Records provided:
========

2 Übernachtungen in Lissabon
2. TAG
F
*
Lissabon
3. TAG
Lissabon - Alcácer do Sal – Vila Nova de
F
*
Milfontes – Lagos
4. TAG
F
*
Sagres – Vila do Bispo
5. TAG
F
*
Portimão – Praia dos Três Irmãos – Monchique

========

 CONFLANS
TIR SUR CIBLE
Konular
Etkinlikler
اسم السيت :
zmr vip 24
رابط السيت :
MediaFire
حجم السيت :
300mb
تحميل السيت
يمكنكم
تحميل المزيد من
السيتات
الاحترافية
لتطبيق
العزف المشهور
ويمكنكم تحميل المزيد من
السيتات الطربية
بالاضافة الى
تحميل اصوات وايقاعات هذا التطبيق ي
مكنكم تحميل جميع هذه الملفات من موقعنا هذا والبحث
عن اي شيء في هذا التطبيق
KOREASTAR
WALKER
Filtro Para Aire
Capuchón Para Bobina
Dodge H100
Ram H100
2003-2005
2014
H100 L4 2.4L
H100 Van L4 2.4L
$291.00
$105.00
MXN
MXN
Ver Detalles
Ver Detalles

========

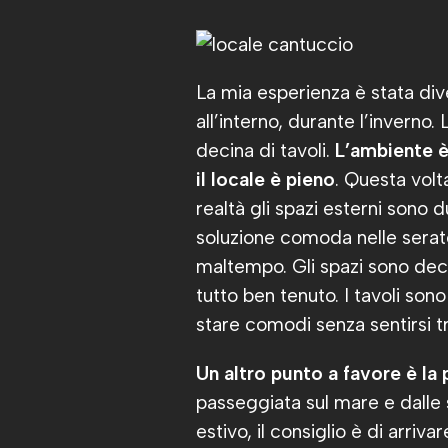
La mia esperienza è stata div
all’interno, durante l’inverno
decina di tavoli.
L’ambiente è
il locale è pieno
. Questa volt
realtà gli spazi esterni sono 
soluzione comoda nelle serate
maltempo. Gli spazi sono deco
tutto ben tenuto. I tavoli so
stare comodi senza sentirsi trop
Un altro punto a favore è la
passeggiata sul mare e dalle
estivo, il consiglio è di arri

========

Work instructions: If a line in the listing holds the word "Vila", copy it out.

Your solution:
Lissabon - Alcácer do Sal – Vila Nova de
Sagres – Vila do Bispo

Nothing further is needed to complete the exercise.